21 Ağustos 2013 Çarşamba | By: simurgm

INTO THE WILD

  Çoğu zaman izlediğim filmden sonra derin bir düşünce merak sarar filmdeki repilkleri düşünür dikkatimi çeken şeyleri araştırırım.Bunu yapacak gücüm yoksa kafam dağınıksa basit fakat boş olmayan hafifleten bir film tercih ederim.Bu akşam into the wild  filmini izledim.
 

 
"Okulunun gözde öğrencisi Christopher McCandless, 1990 yılında mezun olduktan sonra biriktirdiği 24.000 doları bir vakfa bağışlar ve hayatının seyahatine çıkmaya hazırlanır.

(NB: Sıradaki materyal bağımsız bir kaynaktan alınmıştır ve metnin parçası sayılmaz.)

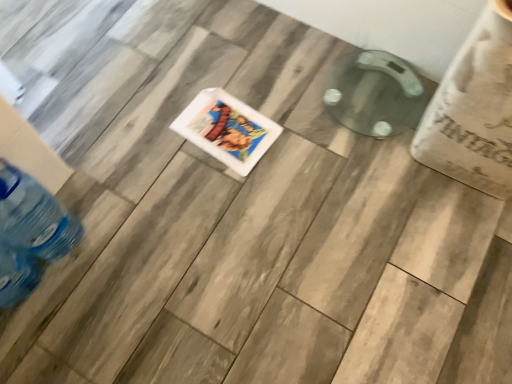 Where is `vacant area that lies between translucent plastic bottle at lower left and white glossy comic book at center`? vacant area that lies between translucent plastic bottle at lower left and white glossy comic book at center is located at coordinates (148, 188). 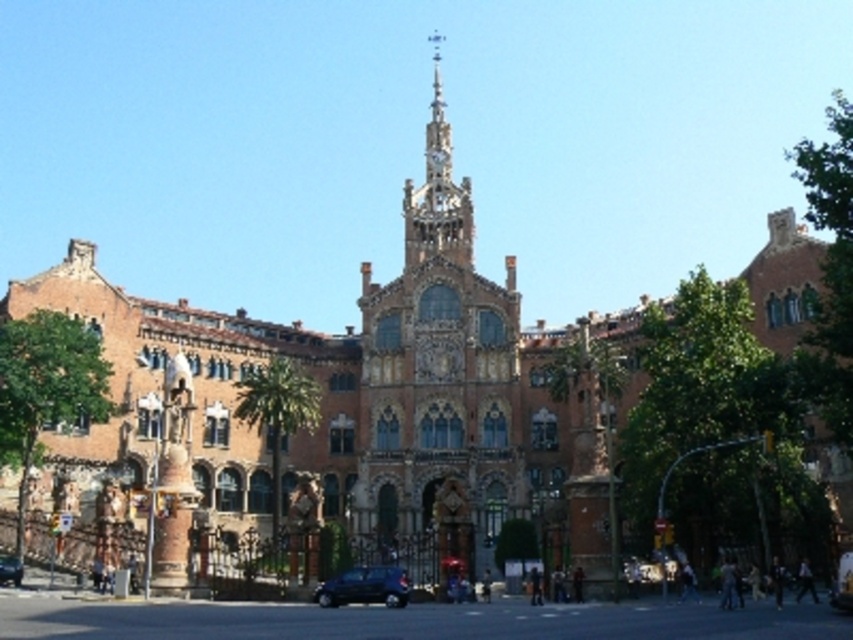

Orta gelirli bir ailenin oğlu olan Christopher'ın en büyük amacı Alaska'ya giderek oradaki vahşi doğayla iç içe yaşayabilmektir. Christopher çıktığı yolda hayatını değiştirecek birbirinden ilginç karakterle karşılaşacaktır."
 
  Yavaş akmasına rağmen beni etkileyen karakterin kararlılığı insanların kazanmak için çırpındığı şeyleri elinin tersiyle itmesi ,kendini arayışı ,kitap okumaya olan tutkusu,filmdeki müzikler ve gerçek hayatı yorumlayışı oldu.Alaskayı merak ettim filmden sonra neden Alaska'ya gitmek istiyordu illa.Alaska Amerika'nın yüzölçümü en büyük Türkiye'nin iki katı nüfus olarak ise en az nüfusa sahip eyaleti 1867 yılında Rusya'dan satın alınmış bir yer.Kalabalık olmaması iklim şartlarının elverişsizliği gibi nedenlerle bakir kalmış güzelliklere sahip.
 

Kutup ışıkları veya Aurora Borealis, kutup bölgelerinde gökyüzünde görülen, dünyanın manyetik alanı ile Güneş'ten gelen yüklü parçacıkların etkileşimi sonucu ortaya çıkan doğal ışımalar.